Um dos grandes responsáveis pelo equilíbrio dramático é o compositor Hans Zimmer. Parceiro habitual do cineasta Christopher Nolan e autor de trilhas marcantes para Batman: O Cavaleiro das Trevas e O Homem de Aço, Zimmer estabelece desde o início de Fênix Negra um tom épico e uma gravidade que camuflam o desenvolvimento algo genérico da segunda metade do filme, quando as duas pontas narrativas se unem – ao abismo emocional de Jean, devastada por descobrir uma mentira sobre seu passado, soma-se o surgimento de uma ameaça alienígena interpretada por Jessica Chastain, desencadeando explosões de fúria. (Por falar em tensão, quase não há humor, exceto algumas piadas do Peter Maximoff de Evan Peters e uma boa tirada sobre o nome do supergrupo – que deveria se chamar X-Women, visto que são sempre as mulheres a resolver as paradas.) O contagiante leitmotiv, que se desdobra em diferentes arranjos, ora incorporando tubas e percussão eletrônica acelerada, ora investindo na sutileza de um piano, por vezes lançando, ao fundo, vocalizações angelicais, espelha, de certa forma, a evolução da própria franquia, que sempre se debruçou sobre os mesmos temas, aqueles que pautam os X-Men desde sua estreia nos quadrinhos, em 1963: o combate ao preconceito, o convite à tolerância, a busca por uma difícil, mas necessária convivência harmoniosa, as questões de identidade.

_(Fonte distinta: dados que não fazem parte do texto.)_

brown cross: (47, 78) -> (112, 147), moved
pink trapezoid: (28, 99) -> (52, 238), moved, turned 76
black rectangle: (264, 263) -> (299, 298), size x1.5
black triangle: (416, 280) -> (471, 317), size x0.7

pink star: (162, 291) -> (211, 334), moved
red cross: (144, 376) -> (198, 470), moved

É verdade que a música pode incomodar por ser onipresente. Inexiste o silêncio, talvez porque não haja um solo de interpretação. Michael Fassbender, que galvanizava atenções em segmentos como Primeira Classe (2011) e Apocalipse, ligou o piloto automático para a última jornada de Magneto. Jennifer Lawrence parece nitidamente cansada de encarnar Raven/Mística. Sophie Turner, desobrigada de carregar o filme nas costas (ela sequer encabeça o elenco), apesar da condição de protagonista que o título sugere, não compromete, mas fica um tantinho aquém da carga que o papel pedia. À vilã de Chastain, por sua vez, nem nome deram (ou eu não prestei atenção), como indício de que logo será esquecida, em que pese a visível satisfação da atriz de fazer uma personagem bidimensional, sem maiores nuances do que a dupla frieza e malvadeza.

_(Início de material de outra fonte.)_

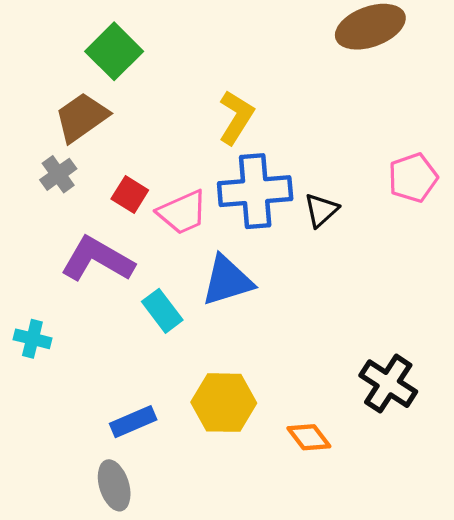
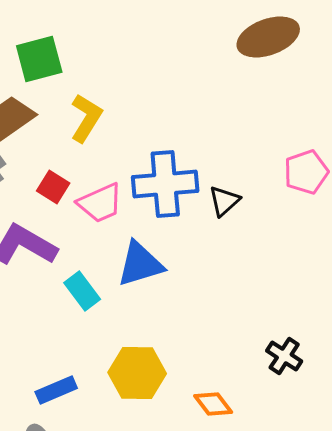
green square: (114, 51) -> (39, 59), turned 30
yellow L-shape: (236, 117) -> (86, 118), moved
black cross: (388, 384) -> (284, 356), size x0.7

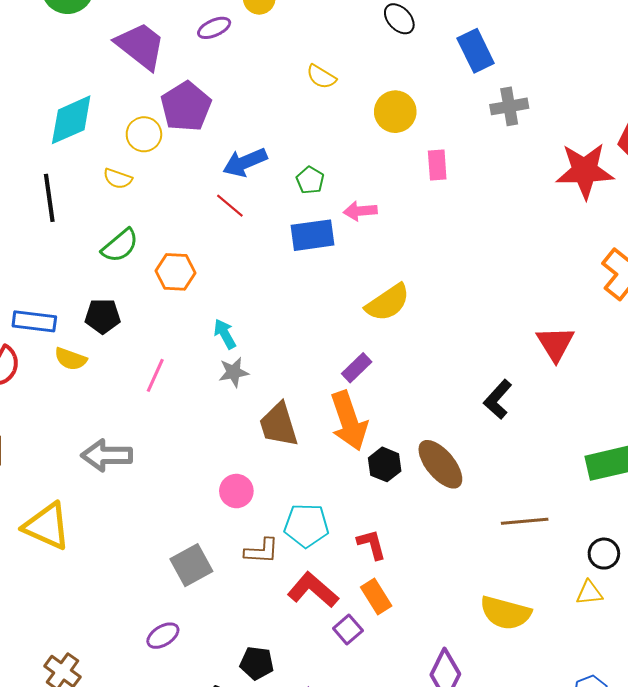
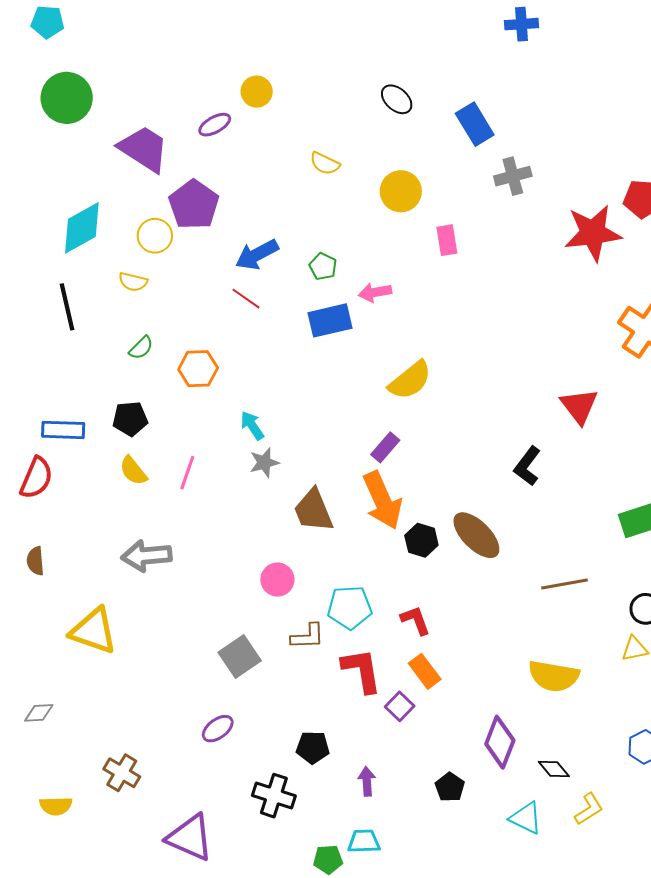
green semicircle: (120, 246) -> (141, 348), size x0.7
yellow semicircle: (71, 359) -> (133, 471), moved, turned 36
red L-shape: (313, 590) -> (362, 670), turned 45

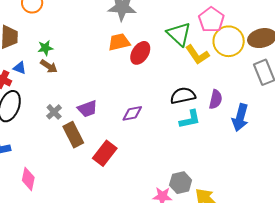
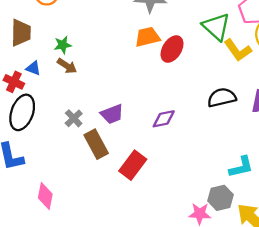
cyan L-shape: (190, 119) -> (241, 167), moved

Mas essa falta de brilho individual reverte-se a favor de Fênix Negra. Novamente, empresta consonância. Indo além, parece ecoar uma das mensagens do filme e dos mutantes como um todo: aquela que valoriza o pertencimento dos desajustados, a união dos diferentes. X-Men sempre foi uma história sobre reunir características particulares em nome de uma causa coletiva, sobre ser capaz do sacrifício em nome daqueles que nos acolheram como uma família. E agora heróis e atores com quem nos familiarizamos ao longo de quatro filmes e quase 10 anos estão nos dizendo adeus. Não se surpreenda se verter uma lágrima. E lembre-se: é a emoção que nos torna fortes. É ela que nos permite alcançar e exercer o superpoder da empatia.